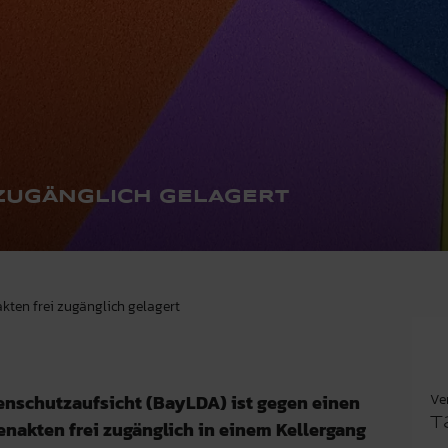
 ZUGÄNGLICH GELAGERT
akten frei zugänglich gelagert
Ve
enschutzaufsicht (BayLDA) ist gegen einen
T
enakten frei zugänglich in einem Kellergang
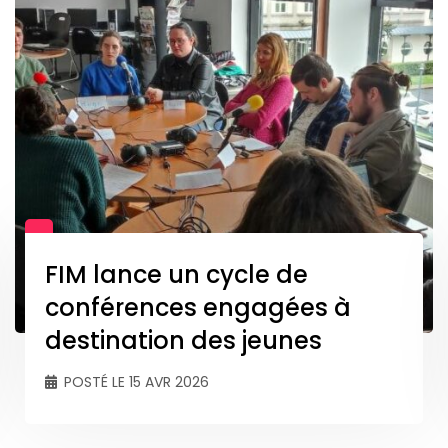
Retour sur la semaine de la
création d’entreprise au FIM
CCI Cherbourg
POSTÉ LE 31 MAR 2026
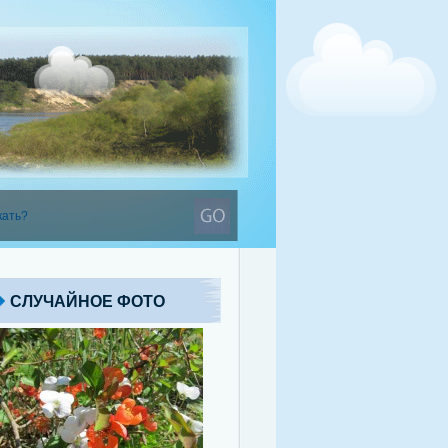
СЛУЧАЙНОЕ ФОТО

════

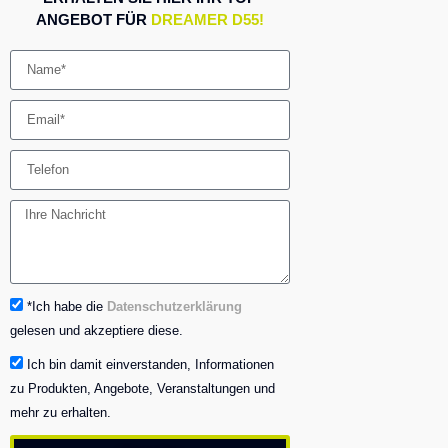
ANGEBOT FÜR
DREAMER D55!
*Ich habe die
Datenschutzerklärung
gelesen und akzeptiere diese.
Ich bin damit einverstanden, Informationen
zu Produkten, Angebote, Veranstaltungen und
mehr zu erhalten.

════

PROBLEM TO SOLVE:
The reply should hold only the lines of the listing above starting at the line containing "DREAMER D55!" and ending at the line containing "mehr zu erhalten.", exactly as written.

RESPONSE BOX:
DREAMER D55!
*Ich habe die
Datenschutzerklärung
gelesen und akzeptiere diese.
Ich bin damit einverstanden, Informationen
zu Produkten, Angebote, Veranstaltungen und
mehr zu erhalten.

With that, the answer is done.